For what it’s worth, maybe the best way to model our new joint density \((C, E, I)\) is by first identifying the causal DAG structure, constructing a full SCM by fitting conditional functions, and then using that SCM for our predictions.

But that seems presumptuous. Surely, viewing this as a more abstract statistical learning problem, there might be more generic ways of finding representations that help us efficiently learn the “full joint” which includes interventions.

Another interesting point is asking questions about counterfactuals. Personally, I don’t find counterfactuals that useful (unless blame is an end in itself), but that’s a discussion for another time. I didn’t want to muddy the waters above, but there’s an example of an associative counterfactual analysis below with the epistemic backstep.

Note that the transfer notions introduced here aren’t related to the Tian and Pearl transportability between different environments, where the nodes of your SCM stay the same (see here for further developments). What I’m talking about is definitely more of a transfer learning problem, where you’re trying to perform a natural matching based on your past experiences, and it’s learning this matching function that’s interesting to study.

So in sum we have an interesting take on Regularity Theory, which doesn’t have the usual drawbacks. Maybe all of this is a grand exercise in identifying a motivation for Robins’ G-estimation. In any case it was fun to think about so here we are.

Another worked example

Let’s first look at Pearl’s firing squad.

firing squad

Say the captain gave the order to fire, both \(R_1,R_2\) did so, and the prisoner died. Now, what would have happened had \(R_1\) not fired?

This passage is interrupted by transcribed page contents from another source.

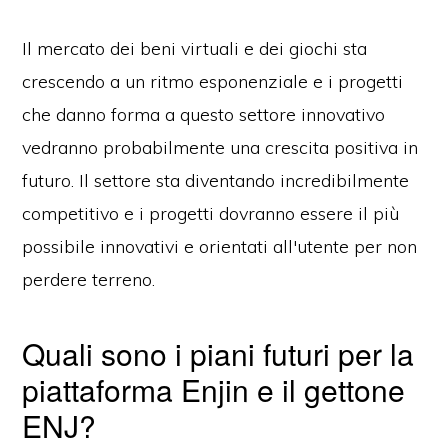
Il mercato dei beni virtuali e dei giochi sta
crescendo a un ritmo esponenziale e i progetti
che danno forma a questo settore innovativo
vedranno probabilmente una crescita positiva in
futuro. Il settore sta diventando incredibilmente
competitivo e i progetti dovranno essere il più
possibile innovativi e orientati all'utente per non
perdere terreno.
Quali sono i piani futuri per la
piattaforma Enjin e il gettone
ENJ?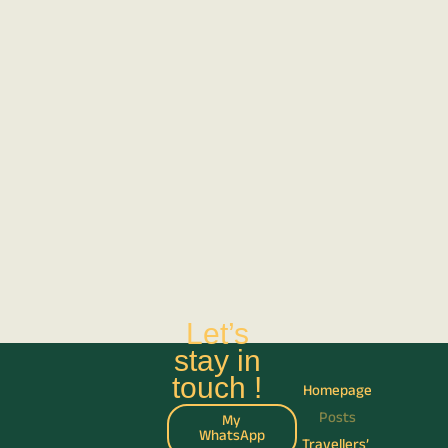
Let’s
stay in
touch !
Homepage
Posts
My
WhatsApp
Travellers’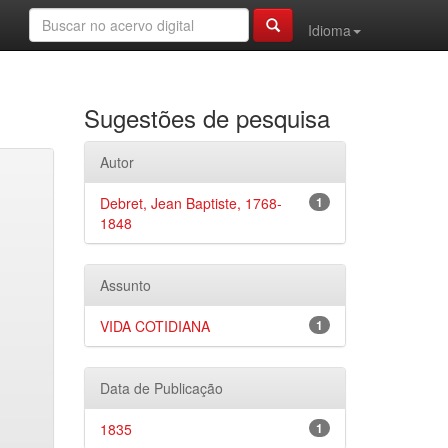
Idioma
Sugestões de pesquisa
Autor
Debret, Jean Baptiste, 1768-
1
1848
Assunto
VIDA COTIDIANA
1
Data de Publicação
1835
1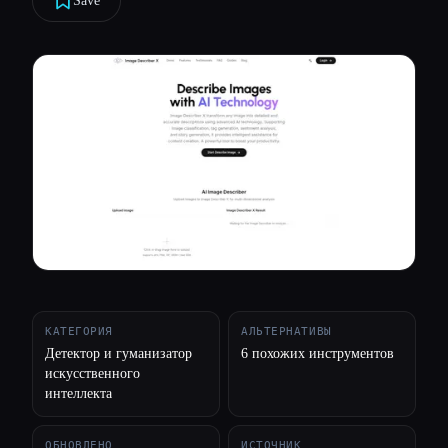
Save
Все категории
О нас
КАТЕГОРИЯ
АЛЬТЕРНАТИВЫ
Детектор и гуманизатор
6 похожих инструментов
искусственного
интеллекта
ОБНОВЛЕНО
ИСТОЧНИК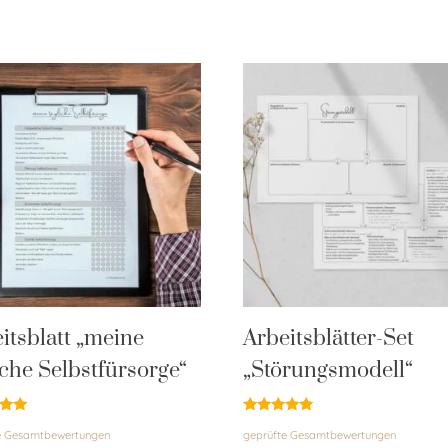
itsblatt „meine
Arbeitsblätter-Set
iche Selbstfürsorge“
„Störungsmodell“
et
Bewertet
e Gesamtbewertungen
geprüfte Gesamtbewertungen
mit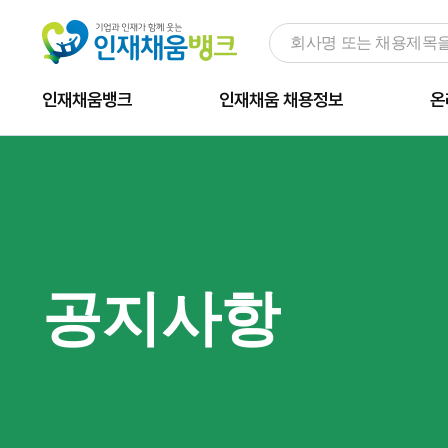
인재채움뱅크
인재채움 채용정보
온
공지사항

Pearl says the association machine breaks down here, it’s a contradiction, since the rifleman always fires when the captain gives the order to. So why aren’t we confused when we think about it?

Step back: consider a universe where riflemen can refuse to follow orders. The first rifleman is now wont to be mutinous \(M\) (add an arrow \(M\rightarrow R_1\)).

In situations, where the first rifleman is mutinous, but the second isn’t, it’s pretty clear what’ll happen. The second rifleman still fires, and the prisoner is still shot dead.

To me, it’s only because I’ve seen a lot of movies, read books, heard poems where there’s a duty to disobey that I could reason through this. If all of my experience up to this point has confirmed that riflemen always fire when their commanding officer tells them to, I would’ve been as confused as our associative machine at the counterfactual question.

To close up, we have one big happy joint model \[ p(C, M, R_1, R_2, D)\,, \] now so to ask the counterfactual is just to ask what the value of \[ p(D=1|C=1, M=1, R_1=0, R_2=1) \] is, which is something we can answer given our wider set of observations and the ability to generalize.